England's Jones backs Marler after Woodward criticism

England's Jones backs Marler after Woodward criticism

England head coach Eddie Jones says that while Joe Marler "likes to play the fool" he is an influential member of the squad, backing the prop after former national coach Clive Woodward described his behaviour as "embarrassing" at the World Cup.

FILE PHOTO: Six Nations Championship - England v Wales
FILE PHOTO: Rugby Union - Six Nations Championship - England v Wales - Twickenham Stadium, London, Britain - March 7, 2020 England's Joe Marler reacts Action Images via Reuters/Andrew Boyers/File Photo

REUTERS: England head coach Eddie Jones says that while Joe Marler "likes to play the fool" he is an influential member of the squad, backing the prop after former national coach Clive Woodward described his behaviour as "embarrassing" at the World Cup.

Woodward had compared Marler and Dan Cole to comedy duo Laurel and Hardy for their behaviour at a news conference ahead of the final against South Africa, which England lost 32-12.

However, Jones told Sky Sports that Marler was simply someone who marched to the beat of his own drum.

"He's such an influential player in our team. Because he loves playing for England, he dedicates himself to being the best prop he can be," he added.

"I've never seen a bloke strength train as hard as him consistently in all my time in rugby. And then he's got certain idiosyncrasies. He likes to play the fool... but he's a very intelligent guy, great family man, great for the younger guys."

Woodward, who coached England to World Cup glory in 2003, had suggested that Marler and Cole's "embarrassing" behaviour were signs that they had become complacent.

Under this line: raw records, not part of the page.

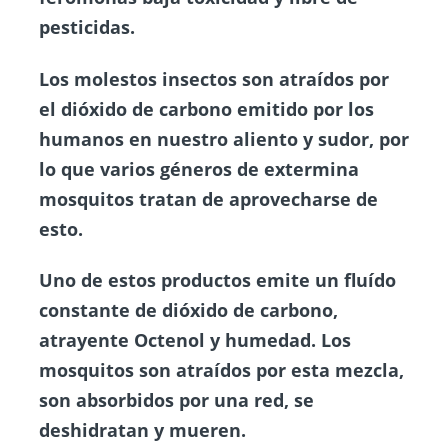
pesticidas.
Los
molestos insectos
son atraídos por
el dióxido de carbono emitido por los
humanos en nuestro aliento y sudor, por
lo que varios géneros de extermina
mosquitos tratan de aprovecharse de
esto.
Uno de estos productos emite un fluído
constante de dióxido de carbono,
atrayente Octenol y humedad. Los
mosquitos son atraídos por esta mezcla,
son absorbidos por una red, se
deshidratan y mueren.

However, Jones said complacency was not to blame for their defeat in the final.

"... You can draw any number of stories out of it - you can look at the players having an ice cream after training, someone was laughing after training, someone behaved like this at a certain press conference," Jones added.

"You can draw all those things out but at the end of the day it's pretty simple: they (South Africa) were at their best, we weren't. We weren't good enough to get back up the mountain."